Question

GATK MQ-scores differ depending on reference genome

0

Entering edit mode

3.0 years ago

axejen ▴ 10

Hi,

I am dealing with an issue that I can't wrap my head around, and would greatly appreciate any input on this. I am working on variant calling on a set of primate species from the Cercopithecus genus. I have mapped to two separate reference genomes, one is the rhesus macaque (MMul) which is a fairly distant outgroup, and the other is the Chlorocebus sabaeus (ChlSab) which is much closer. When I follow the gatk best practices workflow, I notice that the "standard" filtration settings in VariantFiltration, specifically the MQ threshold of 40 (MQ40), removes a massive amount of sites in the ChlSab-variants (~45 %), but very few in the MMul-set (~3 %). The distributions of the variants' MQ-score look very different depending on the reference genome (see plots). When I randomly inspect some of these filtered genotypes in IGV, they look fine to my eye. The MQ is calculated from the root mean square mapping quality of the variants, and I'm having a hard time coming with an explanation to this large discrepancy between reference genomes.

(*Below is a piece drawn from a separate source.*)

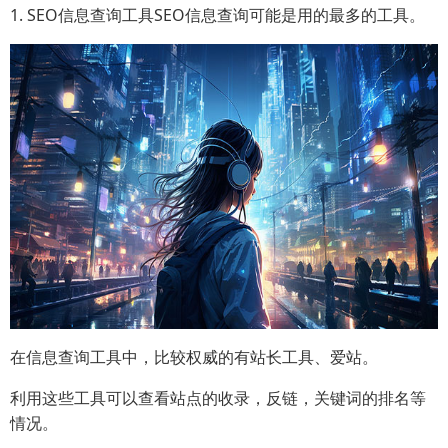
1. SEO信息查询工具SEO信息查询可能是用的最多的工具。
在信息查询工具中，比较权威的有站长工具、爱站。
利用这些工具可以查看站点的收录，反链，关键词的排名等
情况。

Clearly, I cannot simply use the "standard" cutoff at 40, but given the MQ-distribution I would more or less need to remove this filter altogether not to discard too many seemingly good variants. This I'm not very comfortable doing without understanding the cause behind this, though.

Has anybody come across something like this before, or does anybody have any ideas about why this may happen and how to deal with it?

Thanks, Axel Variants called against the chlorocebus sabaeus reference Variants called against the Macaca mulatta reference

gatk filtration variant vcf • 862 views

ADD COMMENT • link updated 3.0 years ago by lethalfang ▴ 160 • written 3.0 years ago by axejen ▴ 10

score 0 · Answer 1 · 2022-06-01

What's the MQ distribution for all the reads, not just the variants? MQ measures how confident you are that this read comes from this part of the genome and not somewhere else. It's very much a function of the reference genome, i.e., if there are other regions of the genome that's similar to this region, then the MQ for reads mapped to this region will generally be lower.